On January 4 2012 I was blessed with my second child — a boy. He was so perfect, so beautiful and once again I experienced the magic of loving a life born from me. Months down the line I discovered than not all is as it should be with my son. He suffers from allergies: chronic rhinitis, asthma and eczema too. His father has skin allergies, his granny asthma and I’ve had serious sinusitis issues for most of my life. After lots of hospital drama, doctors reassured me that it was genetic. He had caught everything from us but because it was detected so early and he is being treated, he has a good chance of outgrowing it.

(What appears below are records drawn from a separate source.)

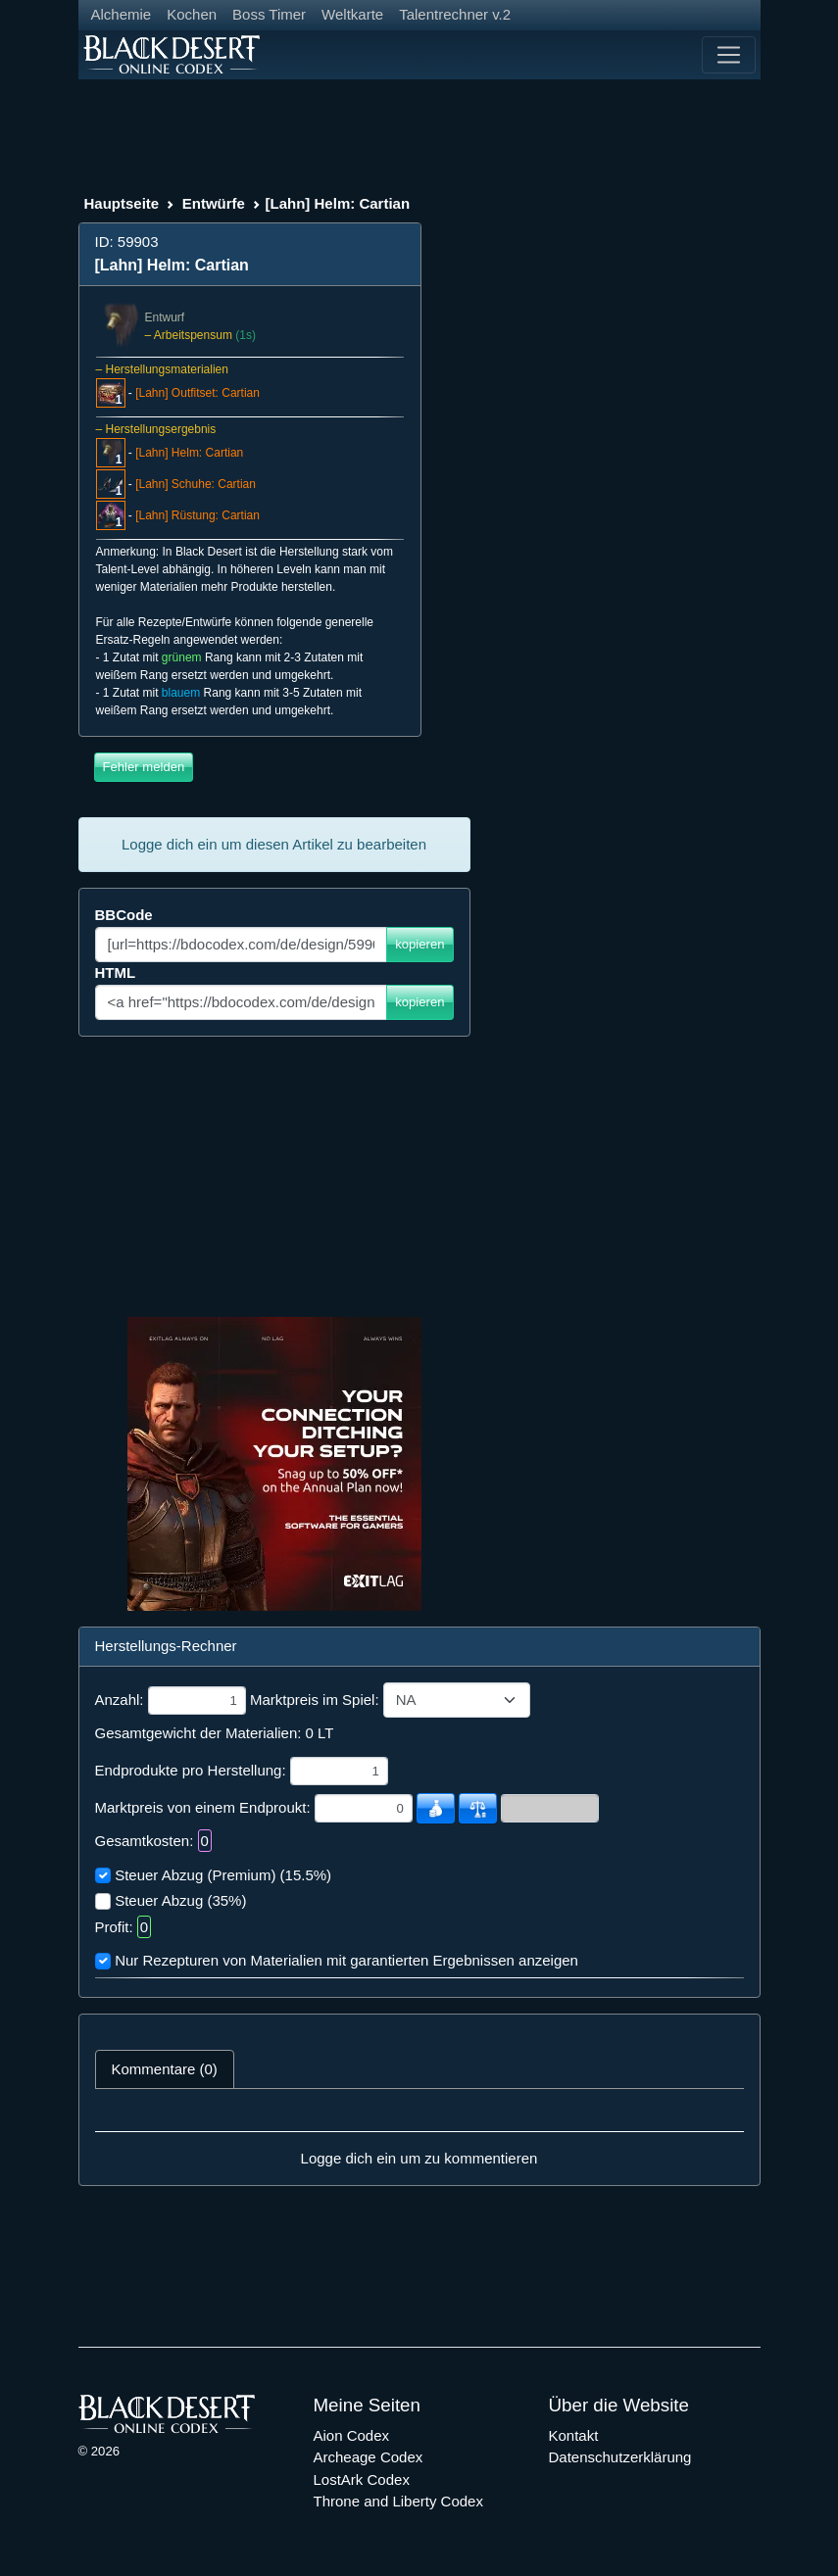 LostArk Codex (362, 2479)
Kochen (192, 14)
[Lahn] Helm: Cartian (189, 453)
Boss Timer (269, 14)
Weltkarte (352, 14)
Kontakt (574, 2435)
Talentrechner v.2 (455, 14)
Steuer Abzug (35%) (180, 1900)
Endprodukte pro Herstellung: (190, 1770)
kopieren (419, 944)
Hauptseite (122, 203)
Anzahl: (119, 1699)
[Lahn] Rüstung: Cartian (197, 515)
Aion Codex (352, 2435)
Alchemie (121, 14)
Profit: (114, 1927)
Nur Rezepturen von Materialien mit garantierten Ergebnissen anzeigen (346, 1960)
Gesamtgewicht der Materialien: (198, 1733)
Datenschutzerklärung (620, 2457)
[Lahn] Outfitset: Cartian (197, 393)
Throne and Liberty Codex (398, 2501)
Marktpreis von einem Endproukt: (203, 1807)
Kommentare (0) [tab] (165, 2069)
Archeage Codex (368, 2457)
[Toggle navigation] (728, 54)
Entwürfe (213, 203)
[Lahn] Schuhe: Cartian (195, 484)
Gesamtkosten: (144, 1840)
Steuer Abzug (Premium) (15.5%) (223, 1875) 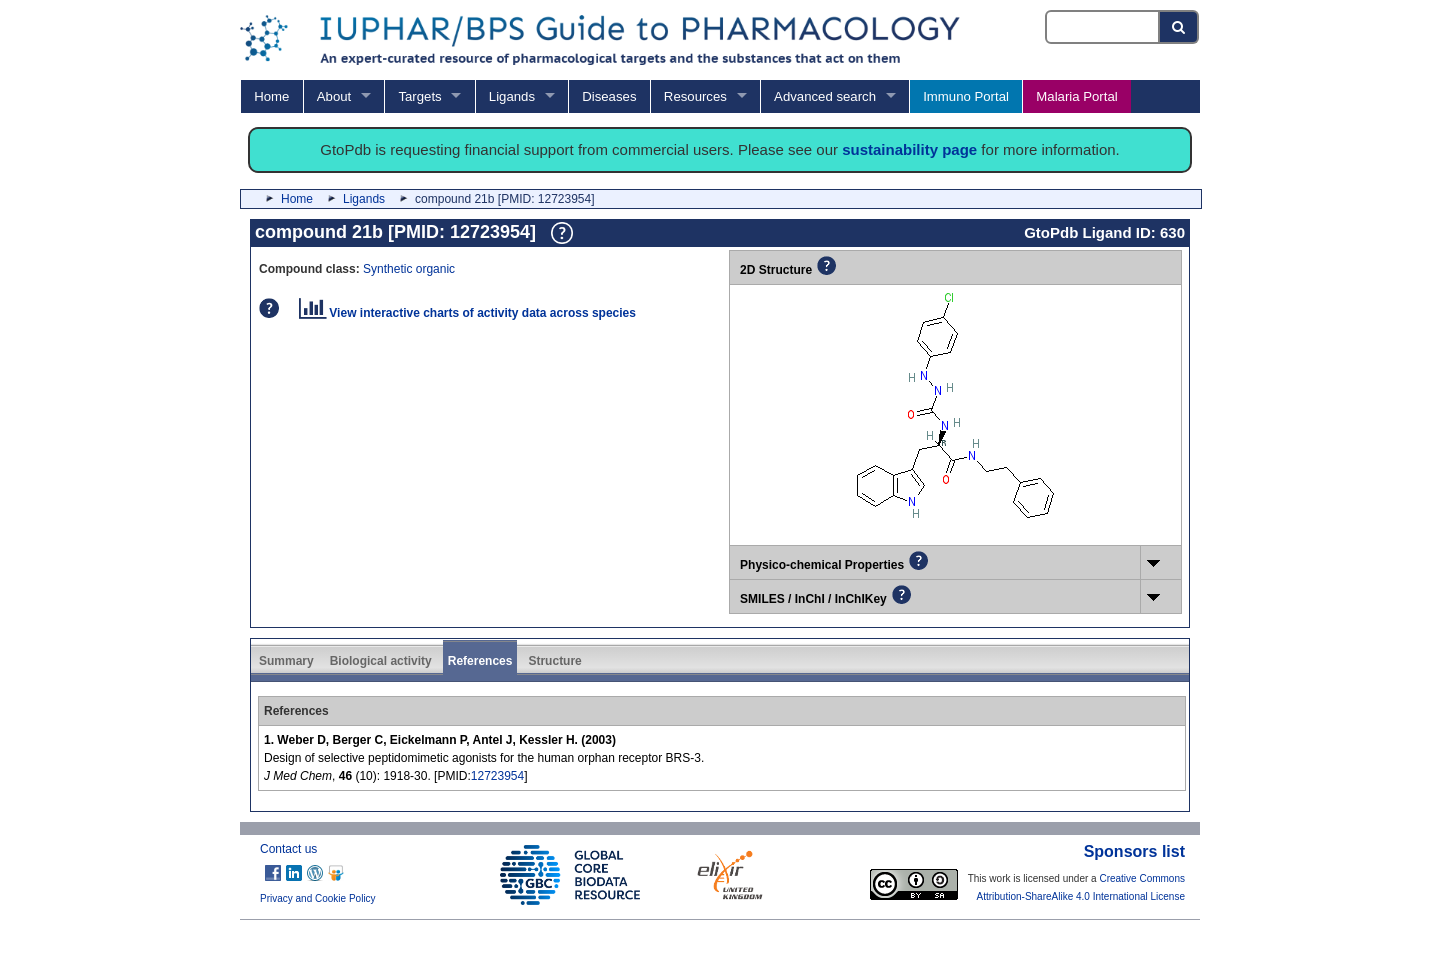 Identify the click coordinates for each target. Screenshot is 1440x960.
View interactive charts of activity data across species (467, 313)
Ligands (512, 96)
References (480, 661)
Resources (695, 96)
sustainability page (909, 149)
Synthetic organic (409, 269)
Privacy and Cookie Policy (318, 898)
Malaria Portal (1076, 96)
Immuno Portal (966, 96)
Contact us (288, 849)
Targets (419, 96)
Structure (554, 661)
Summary (286, 661)
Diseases (609, 96)
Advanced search (825, 96)
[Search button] (1179, 27)
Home (271, 96)
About (334, 96)
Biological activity (381, 661)
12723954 (497, 776)
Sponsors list (1134, 851) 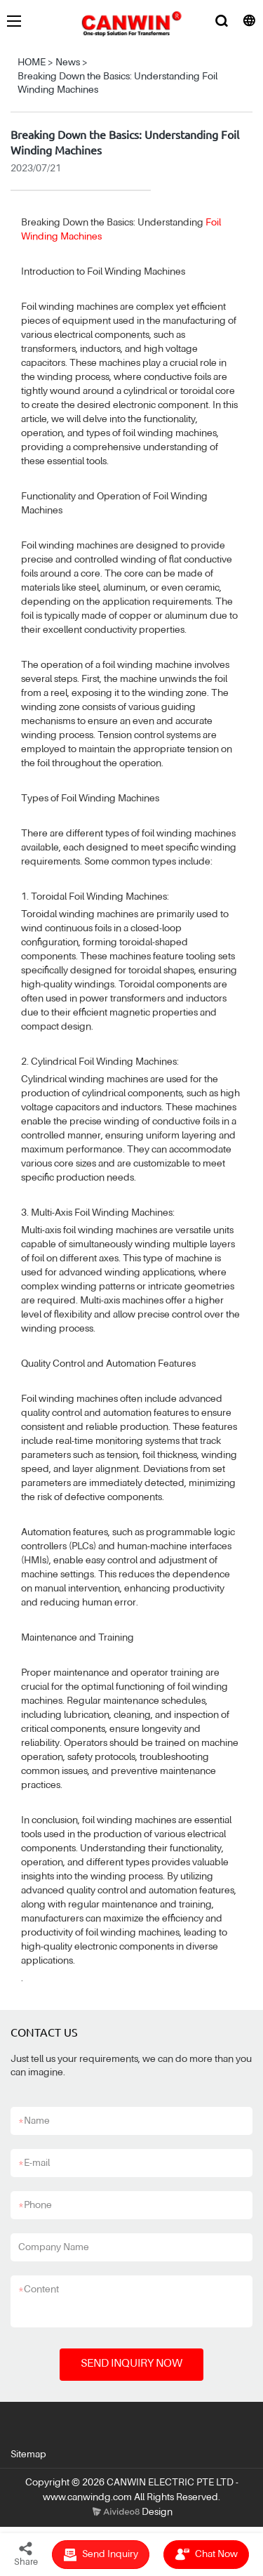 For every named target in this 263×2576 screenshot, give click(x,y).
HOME (32, 62)
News (67, 62)
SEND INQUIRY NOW (131, 2364)
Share (26, 2553) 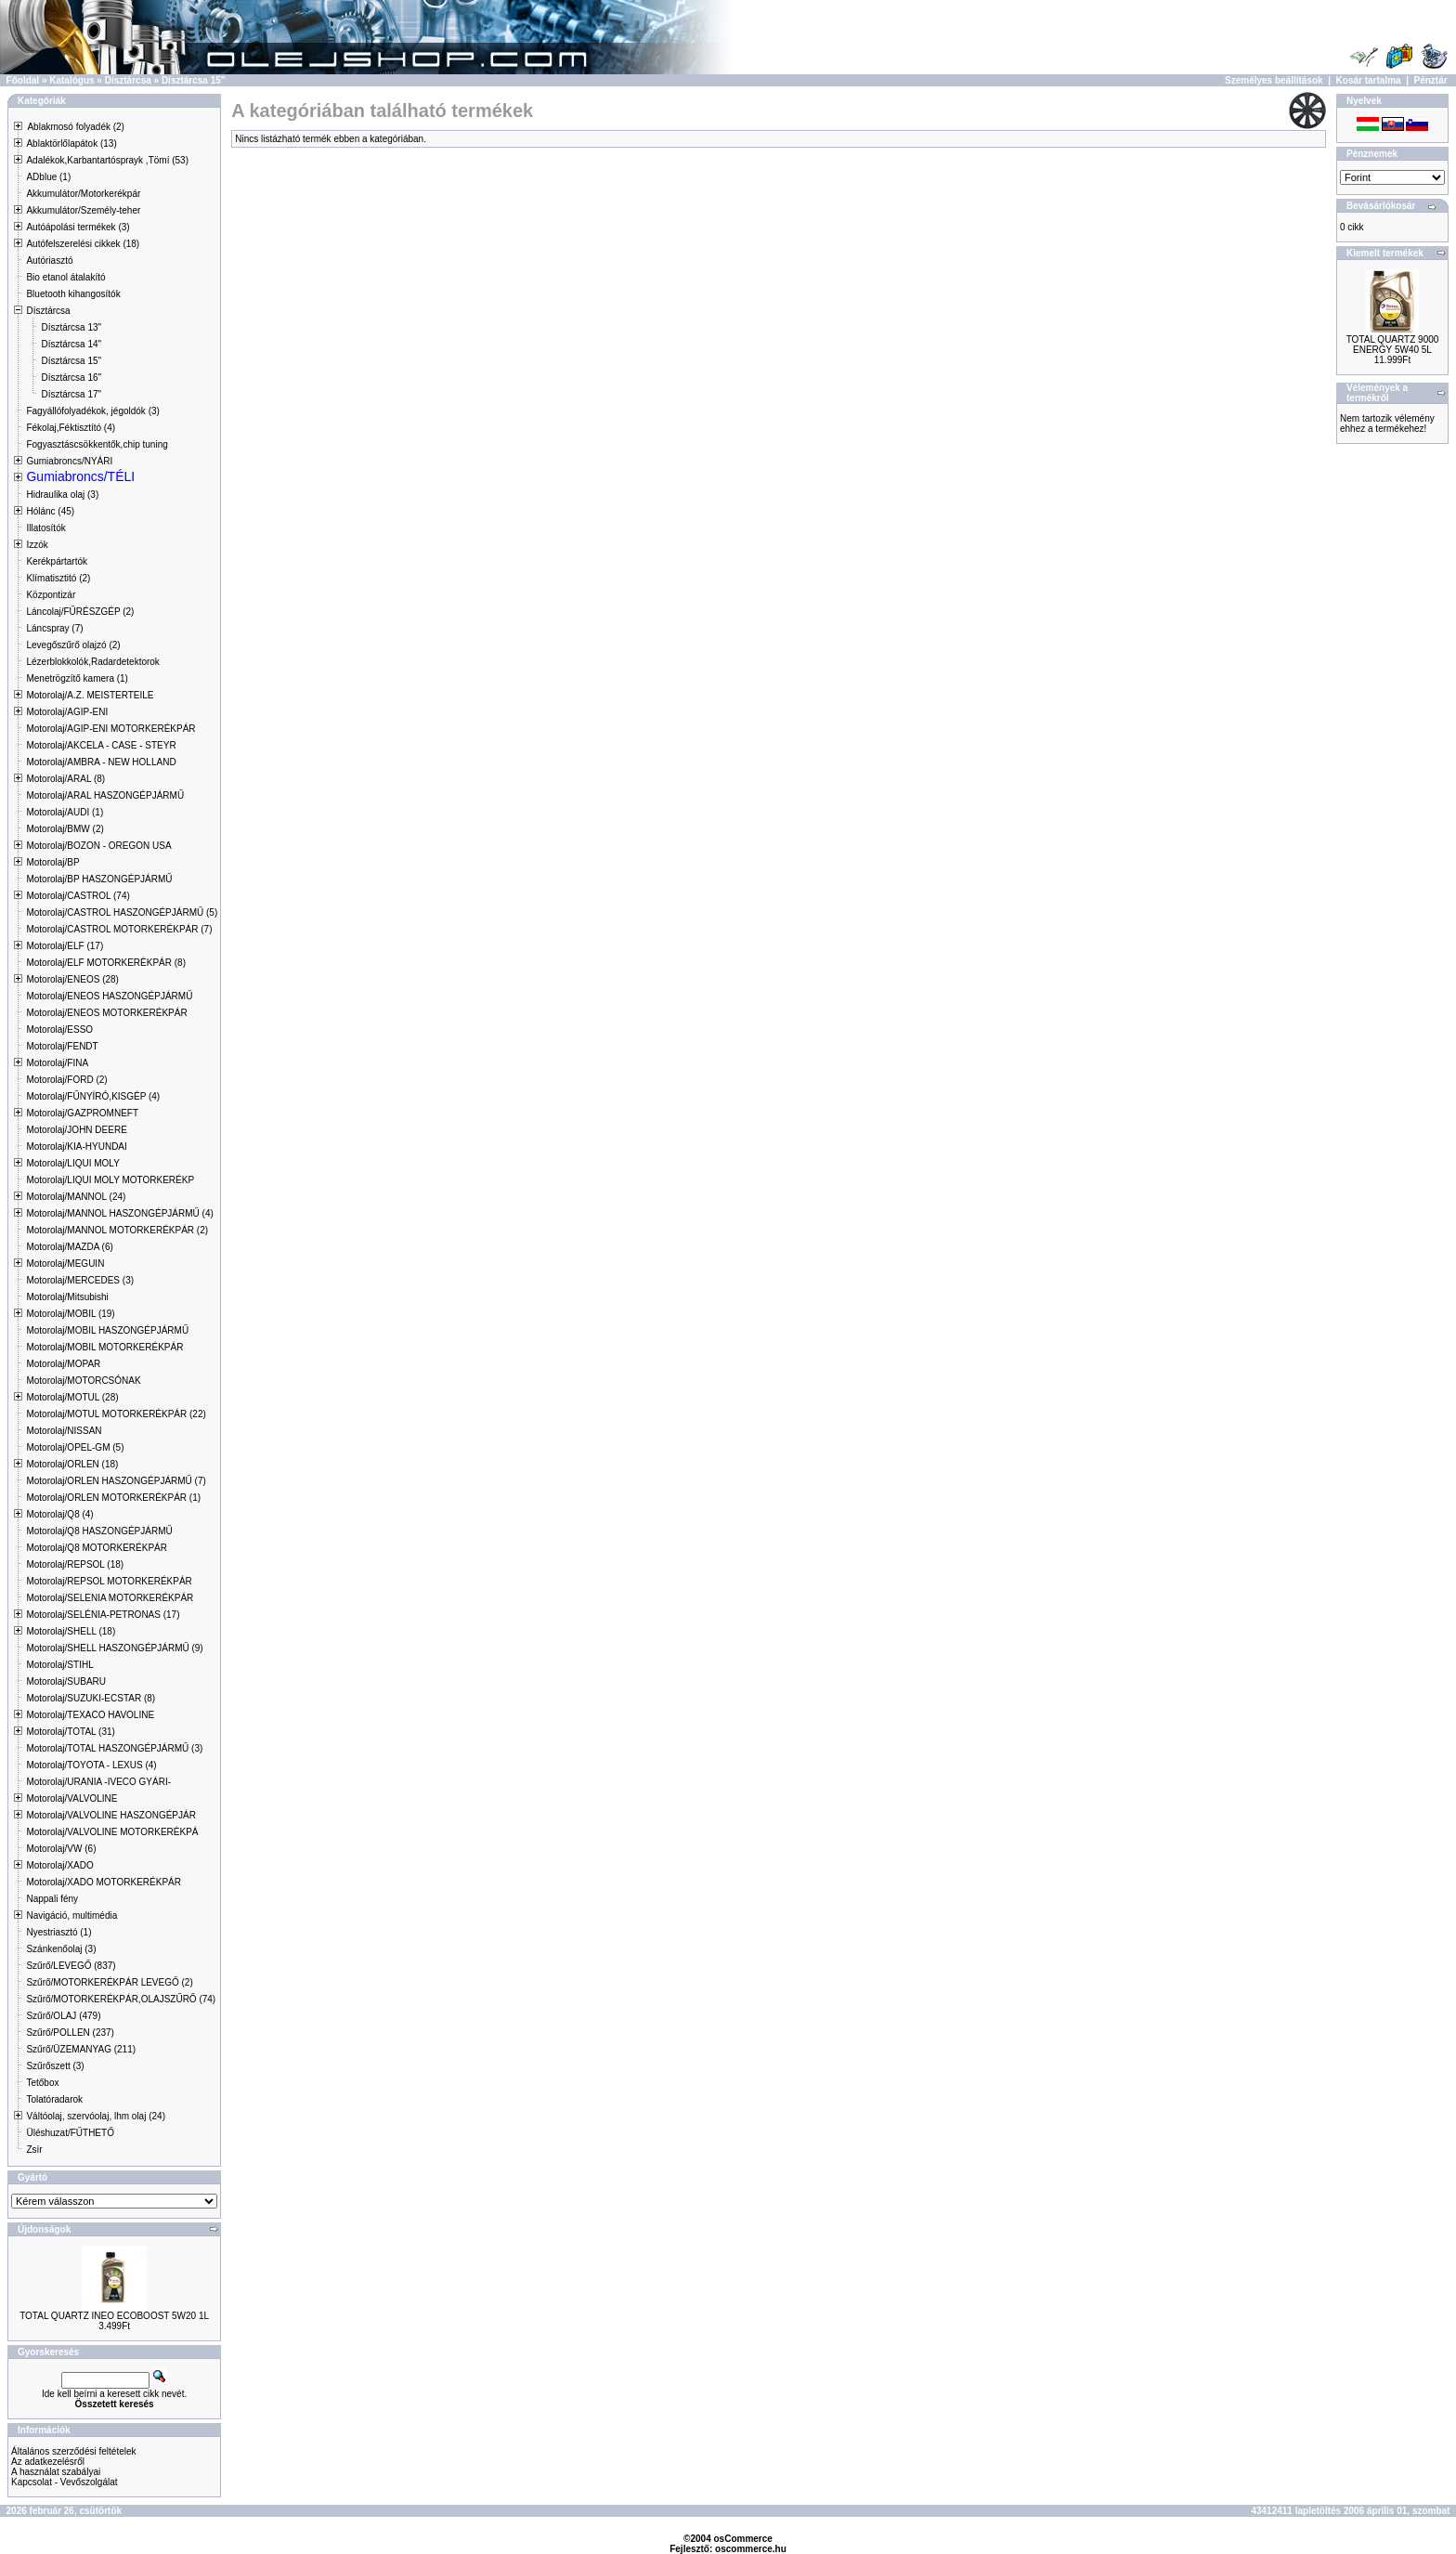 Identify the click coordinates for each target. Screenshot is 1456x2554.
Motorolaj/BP (52, 862)
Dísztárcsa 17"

Despite all the reassurances I have a dark cloud about me. It darkens even more every time my son’s breathing is distressed and he has to use his pumps. It’s at its worst every time he is admitted into hospital and attached to oxygen, which has thankfully not happened for a while.
Like with my previous child, I smoked throughout my pregnancy. And by that I mean even when going into labour. The last thing I did before being taken to theatre was smoke. In hindsight, I suppose because my daughter was born healthy and went on to growing up well I became reckless and assumed it would be the same this time around.
Both my children were born at a normal weight, though my son was much bigger than my daughter. The only complications I had during my pregnancy were not because of the pregnancy itself but because of previous operations I’d had. So despite having managed to quit for two weeks when pregnant with my daughter, the second time around I didn’t even try and, truth be told, smoked even more than I ordinarily did and this had nothing to do with ignorance. I knew the risks quite well and many well-meaning people would tell me off when they saw me smoking.
So they can tell me all they want about my son being genetically predisposed to allergies but a part of me will always wonder what if I hadn’t smoked. And every time I see my son struggling for air, I am reminded of my possible part in it.
If I could do it all over again I would quit the moment I found out I was pregnant. And if my son were to still suffer from allergies at least I wouldn’t have this dark cloud hanging over me.
It’s not easy living a life of wondering whether a choice I made could have had such a negative impact on my own flesh and blood.